__ACTIVITY__
Skip the images; return every entry exactly.

__Stored entries__
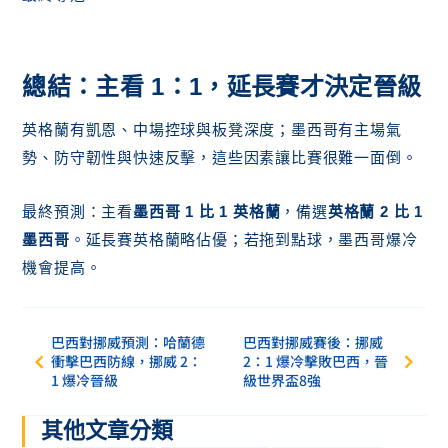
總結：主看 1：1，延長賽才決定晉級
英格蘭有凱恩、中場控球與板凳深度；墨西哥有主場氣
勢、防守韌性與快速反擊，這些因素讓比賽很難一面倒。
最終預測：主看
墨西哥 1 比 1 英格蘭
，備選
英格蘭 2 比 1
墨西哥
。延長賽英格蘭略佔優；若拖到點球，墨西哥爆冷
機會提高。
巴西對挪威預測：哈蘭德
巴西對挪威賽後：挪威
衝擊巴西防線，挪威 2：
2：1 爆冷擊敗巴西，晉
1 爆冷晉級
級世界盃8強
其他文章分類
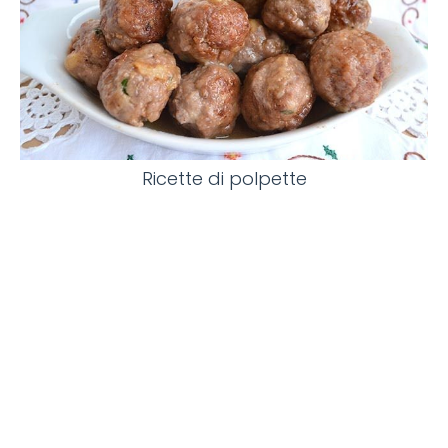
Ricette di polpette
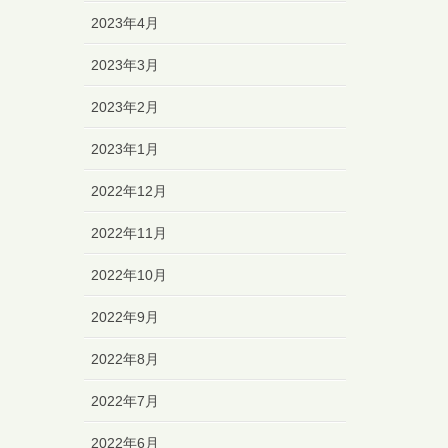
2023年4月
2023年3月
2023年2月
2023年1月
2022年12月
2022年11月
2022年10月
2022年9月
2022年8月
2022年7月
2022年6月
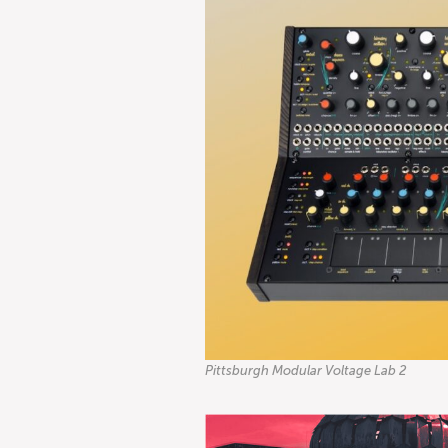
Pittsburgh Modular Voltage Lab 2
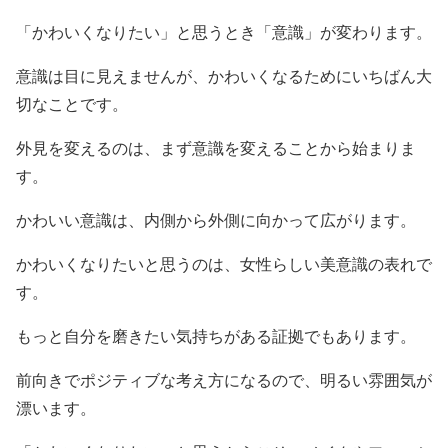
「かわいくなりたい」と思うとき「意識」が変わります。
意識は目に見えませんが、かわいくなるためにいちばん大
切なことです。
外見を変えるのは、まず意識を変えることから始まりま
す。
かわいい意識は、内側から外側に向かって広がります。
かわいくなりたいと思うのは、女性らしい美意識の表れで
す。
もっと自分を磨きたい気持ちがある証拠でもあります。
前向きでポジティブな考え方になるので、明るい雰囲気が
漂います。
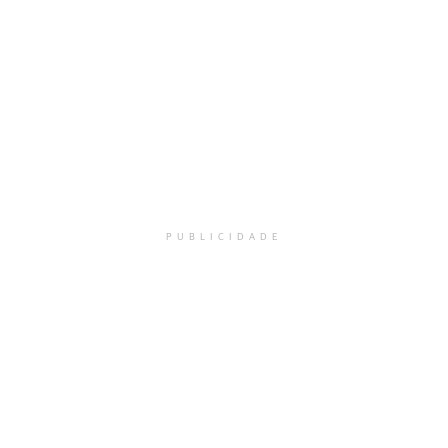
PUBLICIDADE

__COMPLETED TASK__
總結：主看 1：1，延長賽才決定晉級
英格蘭有凱恩、中場控球與板凳深度；墨西哥有主場氣
勢、防守韌性與快速反擊，這些因素讓比賽很難一面倒。
最終預測：主看
墨西哥 1 比 1 英格蘭
，備選
英格蘭 2 比 1
墨西哥
。延長賽英格蘭略佔優；若拖到點球，墨西哥爆冷
機會提高。
巴西對挪威預測：哈蘭德
巴西對挪威賽後：挪威
衝擊巴西防線，挪威 2：
2：1 爆冷擊敗巴西，晉
1 爆冷晉級
級世界盃8強
其他文章分類
Ricette di polpette
2023年4月
2023年3月
2023年2月
2023年1月
2022年12月
2022年11月
2022年10月
2022年9月
2022年8月
2022年7月
2022年6月
Pittsburgh Modular Voltage Lab 2
「かわいくなりたい」と思うとき「意識」が変わります。
意識は目に見えませんが、かわいくなるためにいちばん大
切なことです。
外見を変えるのは、まず意識を変えることから始まりま
す。
かわいい意識は、内側から外側に向かって広がります。
かわいくなりたいと思うのは、女性らしい美意識の表れで
す。
もっと自分を磨きたい気持ちがある証拠でもあります。
前向きでポジティブな考え方になるので、明るい雰囲気が
漂います。
PUBLICIDADE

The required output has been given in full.